# An PCGH: Vorfall PEGI u. NBA 2k20



## Gelöschtes Mitglied 190656 (30. August 2019)

Hallo,
PCGH, klärt doch einmal bitte über den Vorfall von PEGI u. NBA 2K20 auf. Das wäre doch eine aktuelle News wert, oder 2... 
Gerade weil man ja in letzter Zeit damit wirbt, das es besonders ist das ein Spiele keine Lootboxen, Microtransactions oder pay2win Eigenschaften haben ( Sie diese jedoch dann nach einem Update einführen), ist dieses Spiel extrem dreist. Auch wenn mich persönlich Basketball nicht wirklich reizt, so ist es jedoch durchaus Wert das Publik zu machen, wie schlimm es mit der Spiele Industrie steht. Man wiederhole, das diese immer gerne auf die Mobile Platform verweist, wenn es um maximale Gewinne geht. Dort gibt es keine Regulierungen, wie Altersbeschränkungen, Warnhinweise o. Gesetzliche Bestimmungen die außerhalb von Googles Nutzungsbedingungen gelten. Da diese dadurch Gambling u. extrem unethische Geschäftsmodelle mit "big whales", Kunden welche die Sucht nach Spiele/Wetteinsätze treibt, oder Kinder die Ihre Eltern in den Ruin ziehen (da Sie nichts von den Gefahren wissen)...
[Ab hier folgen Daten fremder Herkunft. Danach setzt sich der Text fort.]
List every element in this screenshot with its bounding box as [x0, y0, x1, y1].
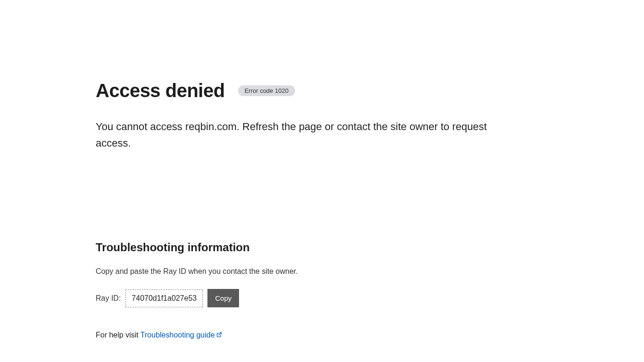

Ich weiß es ist schon seit längerem so, doch die Vorfälle ziehen sich zu... Mittlerweile werden Regulatoren wie PEGI korrupt (einer davon befindet sich zufällig bei 2k Publisher) und der PC Markt wird von Handyspielen überflutet, und deren Gambling Mechanics. War es damals mit Windows 8.0 noch ein lustiges Symbol für den fehlgeschlagenen Smartphone Import, so wird es allmählich realität, zumindest bei PC Spielen und den "Apps" die vorher noch Executables hießen...

Source:
https://www.reddit.com/r/KotakuInAction/comments/cxey7l/pegis_stance_on_the_nba_2k20_controvery/


----------



## Jeretxxo (31. August 2019)

Mr_X58 schrieb:


> ...
> Ich weiß es ist schon seit längerem so, doch die Vorfälle ziehen sich zu... Mittlerweile werden *Regulatoren wie PEGI* korrupt..



Die PEGI ist keine Regulierungsbehörde. Die sprechen lediglich Empfehlungen für Altersbeschränkungen aus.
Und Lootboxen und alle möglichen Glücksspiel ähnlichen Mechaniken werden doch aller paar Tage thematisiert, handlungsbedarf besteht, darüber sind sich viele einig.


----------